La mondialisation capitaliste sous domination américaine
La seconde sous-période fut ouverte avec les années 1970. Il est apparu que l’intervention de l’État, dans le cadre national, était non seulement inefficace et destructrice, mais qu’elle était politiquement dangereuse pour le système. Les classes populaires ont commencé d’investir les États pour leur propre compte. Les peuples colonisés ont conquis leur indépendance. La gangrène du socialisme est apparue. C’est pourquoi, dans le dernier quart du XXe siècle, les élites du capitalisme développé ont conçu une autre solution, la mondialisation capitaliste sous domination américaine. Cela correspond à ce que j’appelle le stade du « capitalisme monopoliste financier ». Dans chaque pays, l’État finance les dépenses de guerre et assure le contrôle intérieur des populations, potentiellement rebelles en raison de la surexploitation dont elles sont les victimes. Sa dimension d’État social est réduite à rien. Son intervention en faveur du capital financier est renforcée. Le capital est déclaré libre de cette « insupportable oppression » qu’était devenue pour lui la satisfaction des besoins populaires, pourtant fondamentaux. La gestion des affaires du monde est désormais confiée aux marchés financiers, placés sous le contrôle de l’État des États-Unis, de sa banque centrale et de ses armées.
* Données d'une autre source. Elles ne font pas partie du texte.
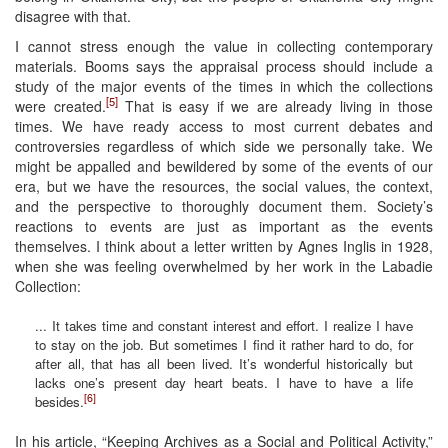
disagree with that.
I cannot stress enough the value in collecting contemporary
materials. Booms says the appraisal process should include a
study of the major events of the times in which the collections
[5]
were created.
That is easy if we are already living in those
times. We have ready access to most current debates and
controversies regardless of which side we personally take. We
might be appalled and bewildered by some of the events of our
era, but we have the resources, the social values, the context,
and the perspective to thoroughly document them. Society’s
reactions to events are just as important as the events
themselves. I think about a letter written by Agnes Inglis in 1928,
when she was feeling overwhelmed by her work in the Labadie
Collection:
... It takes time and constant interest and effort. I realize I have
to stay on the job. But sometimes I find it rather hard to do, for
after all, that has all been lived. It’s wonderful historically but
lacks one’s present day heart beats. I have to have a life
[6]
besides.
In his article, “Keeping Archives as a Social and Political Activity,”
« La suraccumulation durable du capital est la maladie mortelle du capitalisme industriel, qui, avec elle, n’a pas seulement pris du ventre, comme le disait Sombart, mais est devenu cardiaque. »

Tel est, en gros, l’état actuel du monde. Le capitalisme monopoliste financier n’a rien résolu de la contradiction majeure du capitalisme puisqu’à la suraccumulation durable du capital productif s’ajoute désormais celle du capital financier. La Chine socialiste se renforce. L’idée de la rationalité du socialisme progresse, car le capitalisme n’est pas en mesure de gérer efficacement et pacifiquement la socialisation des forces productives comme de satisfaire les besoins populaires. Ce système a fait son temps. Il nous revient d’en faire la révolution.

Jean-Claude Delaunay est économiste. Il est professeur émérite de l'université de Marne-la-Vallée.